「Before Mickey」  「Of Mice and Magic」

 
 どちらも、やや古くなったが、アメリカ・アニメーション史研究には欠くことができない基本文献。
 同時に、邦訳が最も待たれている文献とも言えよう。(もっとも、「待たれている」うちに、ずいぶん時間が経ってしまった。だいたい日本は、海外文献の邦訳が少なすぎる。そのわりに、「現代日本のアニメ」という謎本の邦訳が出たりする)
 
 
 ●「Before Mickey」
  著 者: Donald Crafton
  出版社: The University of Cicago Press
  刊行年: 1982年(1993年再刊)
 
 
 
 タイトルのとおり、アメリカでミッキーが登場するまでの、初期アニメーション史についての研究書。アニメーションの起源としての映像玩具にはじまり、ブラックトンの『幽霊ホテル』考察、そして、「最初のアニメーター」としてエミール・コールを挙げ、マッケイ、ブレイへと進んでいく。
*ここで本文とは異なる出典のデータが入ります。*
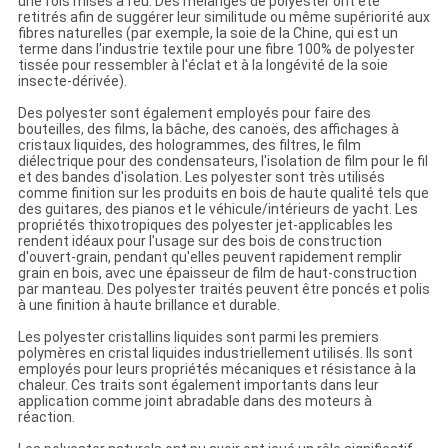
une fois mises à feu. Des mélanges de polyester ont été
retitrés afin de suggérer leur similitude ou même supériorité aux
fibres naturelles (par exemple, la soie de la Chine, qui est un
terme dans l'industrie textile pour une fibre 100% de polyester
tissée pour ressembler à l'éclat et à la longévité de la soie
insecte-dérivée).
Des polyester sont également employés pour faire des
bouteilles, des films, la bâche, des canoës, des affichages à
cristaux liquides, des hologrammes, des filtres, le film
diélectrique pour des condensateurs, l'isolation de film pour le fil
et des bandes d'isolation. Les polyester sont très utilisés
comme finition sur les produits en bois de haute qualité tels que
des guitares, des pianos et le véhicule/intérieurs de yacht. Les
propriétés thixotropiques des polyester jet-applicables les
rendent idéaux pour l'usage sur des bois de construction
d'ouvert-grain, pendant qu'elles peuvent rapidement remplir
grain en bois, avec une épaisseur de film de haut-construction
par manteau. Des polyester traités peuvent être poncés et polis
à une finition à haute brillance et durable.
Les polyester cristallins liquides sont parmi les premiers
polymères en cristal liquides industriellement utilisés. Ils sont
employés pour leurs propriétés mécaniques et résistance à la
chaleur. Ces traits sont également importants dans leur
application comme joint abradable dans des moteurs à
réaction.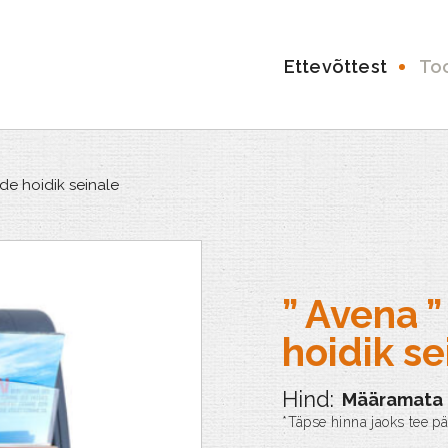
Ettevõttest
To
ide hoidik seinale
” Avena ”
hoidik se
Määramata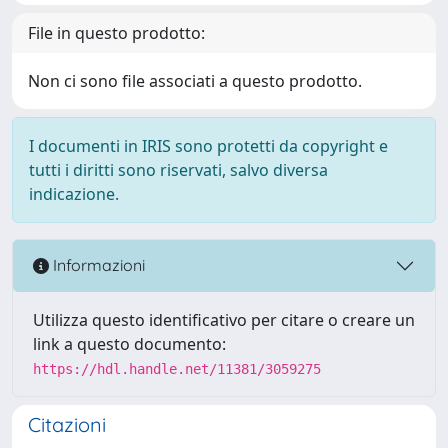
File in questo prodotto:
Non ci sono file associati a questo prodotto.
I documenti in IRIS sono protetti da copyright e
tutti i diritti sono riservati, salvo diversa
indicazione.
Informazioni
Utilizza questo identificativo per citare o creare un
link a questo documento:
https://hdl.handle.net/11381/3059275
Citazioni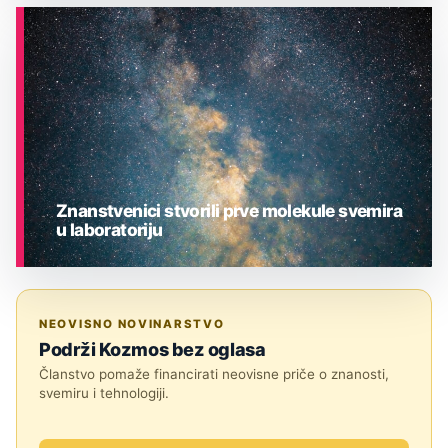
ASTRONOMIJA
Znanstvenici stvorili prve molekule svemira
u laboratoriju
ASTRONOMIJA
NEOVISNO NOVINARSTVO
Podrži Kozmos bez oglasa
Članstvo pomaže financirati neovisne priče o znanosti,
svemiru i tehnologiji.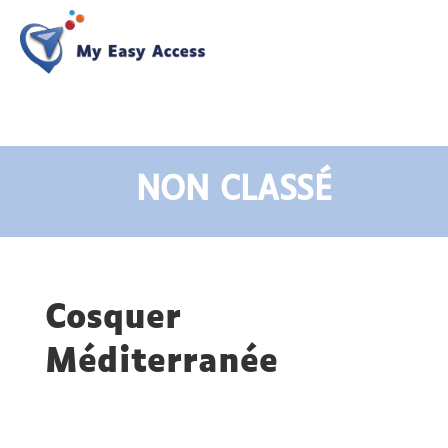
NON CLASSÉ
Cosquer
Méditerranée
 ミッキー登場の瞬間というのは、映画とアニメーションが明確に区分された瞬間であり、「ミッキー以前」というのは、今でこそマッケイやブレイなどの「アニメーション作家」の歴史が語られているが、当時は明確に区分されていなかった。それほど、「映画スター」「アニメ・スター」としてのミッキーのインパクト・影響力は大きく、アニメーションが成すべき創作性が、はっきりと提示されたのだ。
 
 
 ●「Of Mice and Magic」
  著 者: Leonard Maltin
  出版社: Plume
  刊行年: 1980年(1987年再刊)
 
 
 
 アメリカ・アニメーション全史。もちろんディズニー以外の各スタジオやクリエイターの仕事にも詳しく、サイレント時代から、フライシャー、ヴァン・ビューレン、UPAなど、国内文献ではいまだに情報が少ない事項についてもページが割かれている。また、巻末の作品リストも充実しており、利用しやすい。
 ちなみに、著者のMaltinは、先ごろ発売されたディズニー「トレジャー缶」DVDシリーズの監修を務めたことでも知られる。
 
 
 どちらの文献も、アマゾン等で購入可能。